PROBLEM LINK:
Author: Vivek Hamirwasia
Tester: Shang Jingbo and Gerald Agapov
Editorialist: Devendra Agarwal
DIFFICULTY:
Easy
PREREQUISITES:
Set Union Data Structure
PROBLEM:
N chef’s are there. Each chef has a dish which is given a value (denoted by S[i]). You need to answer 2 queries :
- 0 x y : Chef containing dish x competes with chef containing dish y.

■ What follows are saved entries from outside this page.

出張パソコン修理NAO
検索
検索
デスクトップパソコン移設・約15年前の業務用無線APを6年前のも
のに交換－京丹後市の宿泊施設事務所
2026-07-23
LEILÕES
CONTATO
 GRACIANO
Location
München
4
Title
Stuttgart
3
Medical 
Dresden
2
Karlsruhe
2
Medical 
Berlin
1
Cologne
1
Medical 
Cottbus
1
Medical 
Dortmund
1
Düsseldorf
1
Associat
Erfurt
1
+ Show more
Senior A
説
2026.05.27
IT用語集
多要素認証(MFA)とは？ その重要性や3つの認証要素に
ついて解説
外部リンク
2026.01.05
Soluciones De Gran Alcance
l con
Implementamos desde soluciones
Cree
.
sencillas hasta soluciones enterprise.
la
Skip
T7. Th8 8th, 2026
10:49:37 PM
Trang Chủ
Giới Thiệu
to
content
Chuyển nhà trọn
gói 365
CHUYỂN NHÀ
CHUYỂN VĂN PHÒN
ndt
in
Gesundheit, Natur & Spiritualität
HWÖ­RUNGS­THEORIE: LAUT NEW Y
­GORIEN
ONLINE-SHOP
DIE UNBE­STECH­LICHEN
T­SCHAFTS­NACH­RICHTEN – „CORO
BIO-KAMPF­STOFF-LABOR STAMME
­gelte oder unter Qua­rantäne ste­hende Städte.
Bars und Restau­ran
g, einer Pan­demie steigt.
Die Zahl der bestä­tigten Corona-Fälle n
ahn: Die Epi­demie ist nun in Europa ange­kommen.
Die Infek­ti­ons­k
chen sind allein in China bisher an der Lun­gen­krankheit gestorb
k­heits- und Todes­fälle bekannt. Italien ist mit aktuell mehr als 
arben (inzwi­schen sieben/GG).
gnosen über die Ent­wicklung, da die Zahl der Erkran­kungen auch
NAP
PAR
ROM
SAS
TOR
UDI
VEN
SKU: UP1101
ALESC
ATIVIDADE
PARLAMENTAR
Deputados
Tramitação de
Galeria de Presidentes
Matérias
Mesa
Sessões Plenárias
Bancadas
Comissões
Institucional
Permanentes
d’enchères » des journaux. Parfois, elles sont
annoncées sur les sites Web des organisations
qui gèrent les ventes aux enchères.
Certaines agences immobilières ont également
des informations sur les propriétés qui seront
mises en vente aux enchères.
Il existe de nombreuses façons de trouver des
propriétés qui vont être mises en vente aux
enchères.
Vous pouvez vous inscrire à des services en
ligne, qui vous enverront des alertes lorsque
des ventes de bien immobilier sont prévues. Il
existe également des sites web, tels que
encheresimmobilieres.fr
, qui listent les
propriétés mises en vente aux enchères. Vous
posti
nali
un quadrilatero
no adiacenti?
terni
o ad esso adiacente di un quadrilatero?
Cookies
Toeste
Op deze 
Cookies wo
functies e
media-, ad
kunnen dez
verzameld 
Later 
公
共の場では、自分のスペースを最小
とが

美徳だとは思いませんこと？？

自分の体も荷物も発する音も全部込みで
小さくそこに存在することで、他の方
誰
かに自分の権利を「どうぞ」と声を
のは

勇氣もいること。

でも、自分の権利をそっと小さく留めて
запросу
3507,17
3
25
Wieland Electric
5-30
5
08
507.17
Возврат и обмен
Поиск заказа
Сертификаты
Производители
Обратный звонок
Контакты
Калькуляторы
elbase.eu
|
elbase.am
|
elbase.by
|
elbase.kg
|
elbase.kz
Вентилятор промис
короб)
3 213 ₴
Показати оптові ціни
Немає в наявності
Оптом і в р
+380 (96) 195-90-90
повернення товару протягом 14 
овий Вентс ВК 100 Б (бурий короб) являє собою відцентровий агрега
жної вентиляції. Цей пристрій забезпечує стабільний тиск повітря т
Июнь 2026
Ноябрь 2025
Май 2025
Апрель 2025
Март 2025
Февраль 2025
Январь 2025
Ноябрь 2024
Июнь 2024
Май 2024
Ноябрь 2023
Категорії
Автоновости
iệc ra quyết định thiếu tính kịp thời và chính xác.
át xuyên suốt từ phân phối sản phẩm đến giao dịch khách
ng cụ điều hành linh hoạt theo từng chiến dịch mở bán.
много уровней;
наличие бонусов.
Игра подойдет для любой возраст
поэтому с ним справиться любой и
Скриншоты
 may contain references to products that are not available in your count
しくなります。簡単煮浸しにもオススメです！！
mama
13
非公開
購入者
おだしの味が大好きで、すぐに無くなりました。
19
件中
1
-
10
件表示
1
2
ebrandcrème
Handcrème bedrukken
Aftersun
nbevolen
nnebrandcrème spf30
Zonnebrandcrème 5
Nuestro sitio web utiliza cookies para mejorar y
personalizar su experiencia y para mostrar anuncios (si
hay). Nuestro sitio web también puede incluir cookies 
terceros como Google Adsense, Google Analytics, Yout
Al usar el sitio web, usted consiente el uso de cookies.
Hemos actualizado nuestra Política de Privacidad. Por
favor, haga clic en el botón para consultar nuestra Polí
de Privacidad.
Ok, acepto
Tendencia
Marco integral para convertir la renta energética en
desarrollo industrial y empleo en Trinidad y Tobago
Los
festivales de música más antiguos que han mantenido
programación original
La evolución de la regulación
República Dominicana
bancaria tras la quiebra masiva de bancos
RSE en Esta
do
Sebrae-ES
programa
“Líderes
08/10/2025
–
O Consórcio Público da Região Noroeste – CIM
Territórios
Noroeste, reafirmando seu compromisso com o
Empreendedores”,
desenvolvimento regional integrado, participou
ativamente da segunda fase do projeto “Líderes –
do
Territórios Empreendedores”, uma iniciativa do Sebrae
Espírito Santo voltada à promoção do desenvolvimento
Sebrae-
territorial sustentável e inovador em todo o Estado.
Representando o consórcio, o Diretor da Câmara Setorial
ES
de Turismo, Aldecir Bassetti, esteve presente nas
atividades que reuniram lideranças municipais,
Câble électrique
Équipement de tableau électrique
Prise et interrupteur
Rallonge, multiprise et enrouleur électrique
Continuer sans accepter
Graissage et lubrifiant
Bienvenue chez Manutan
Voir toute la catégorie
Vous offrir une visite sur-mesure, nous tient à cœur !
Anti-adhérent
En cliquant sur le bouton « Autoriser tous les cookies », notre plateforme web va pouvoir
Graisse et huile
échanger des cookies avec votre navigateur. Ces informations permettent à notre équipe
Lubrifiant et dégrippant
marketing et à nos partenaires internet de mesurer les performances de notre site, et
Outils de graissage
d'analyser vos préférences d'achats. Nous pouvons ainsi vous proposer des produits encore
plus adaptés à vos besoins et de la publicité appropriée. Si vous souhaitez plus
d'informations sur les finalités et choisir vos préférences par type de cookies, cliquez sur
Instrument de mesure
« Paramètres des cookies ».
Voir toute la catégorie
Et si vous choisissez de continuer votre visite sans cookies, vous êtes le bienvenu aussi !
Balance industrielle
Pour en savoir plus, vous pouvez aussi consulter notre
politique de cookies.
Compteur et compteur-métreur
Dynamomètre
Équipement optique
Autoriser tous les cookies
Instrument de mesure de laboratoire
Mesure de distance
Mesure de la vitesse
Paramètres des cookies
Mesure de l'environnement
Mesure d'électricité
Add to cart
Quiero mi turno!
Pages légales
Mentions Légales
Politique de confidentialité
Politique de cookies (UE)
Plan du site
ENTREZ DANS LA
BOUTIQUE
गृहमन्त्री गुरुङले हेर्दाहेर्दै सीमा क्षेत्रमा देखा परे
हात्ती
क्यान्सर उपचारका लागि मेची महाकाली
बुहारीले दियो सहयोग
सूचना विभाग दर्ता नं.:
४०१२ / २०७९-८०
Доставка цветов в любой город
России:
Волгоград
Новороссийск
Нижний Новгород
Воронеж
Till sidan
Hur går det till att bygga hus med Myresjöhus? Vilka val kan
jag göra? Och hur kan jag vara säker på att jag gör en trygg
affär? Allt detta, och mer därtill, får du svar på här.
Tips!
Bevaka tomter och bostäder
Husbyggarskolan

If both dishes belong to same chef print “Invalid Query!” , otherwise the winner of the round will obtain all the dishes of the loser which will then be eliminated.
- 1 x : Output the chef which contains the dish x.
Explanation
This problem can be solved using Disjoint set data structures.
Union Find or Disjoint Set Data structures allow you to merge two sets of items together dynamically and maintain for each item - to which set set does it belong.
This is exactly what we need in the problem , i.e. dynamically merging two sets and querying which set does an element belong.
We will be using Disjoint Set Data Structure that supports the following :
- find(A) : Get the id of the disjoint set to which A belongs(i.e. the chef id which contains that dish).
- union(A,B) : Merge the two disjoint sets in which A and B belong respectively.
Initially, we will create N disjoint set , each set contains 1 dish and it’s owner.
Let dish x be in setA and dish y be in setB.
If the dish contained by the owner of setA has score higher than the dish contained by the owner of setB , then we will merge setA and setB and set the owner of setA as the overall owner of the merged set.
If the dish contained by the owner of setB has score higher than the dish contained by the owner of setA , then we will merge setA and setB and set the owner of setB as the overall owner of the merged set.
Note : You can easily prove from this that the owner of the set has dish whose score is higher than all other dish of the set.
We will be using only Path Compression heuristics to solve the problem.
Pseudo Code
Initialize parent[i] = i
Let S[i] denote the initial array.
int find(int i)
int j
if(parent[i]==i)
return i
else
j=find(parent[i])
//Path Compression Heuristics
parent[i]=j
return j
set_union(int i,int j)
int x1,y1
x1=find(i)
y1=find(j)
//parent of both of them will be the one with the highest score
if(S[x1]>S[y1])
parent[y1]=x1
else if ( S[x1] < S[y1])
parent[x1]=y1
solve()
if(query == 0)
Input x and y
px = find(x)
py = find(y)
if(px == py)
print "Invalid query!"
else
set_union(px,py)
else
Input x.
print find(x)